Data for processing Start Marker

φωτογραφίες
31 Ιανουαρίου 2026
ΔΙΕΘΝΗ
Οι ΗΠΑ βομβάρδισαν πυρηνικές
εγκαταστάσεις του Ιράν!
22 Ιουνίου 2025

Data for processing End Marker

* What is needed:
Only the last part of the records is wanted. Repeat it exactly, beginning at the line containing "Οι ΗΠΑ βομβάρδισαν πυρηνικές" and ending at the final line.

* Task response:
Οι ΗΠΑ βομβάρδισαν πυρηνικές
εγκαταστάσεις του Ιράν!
22 Ιουνίου 2025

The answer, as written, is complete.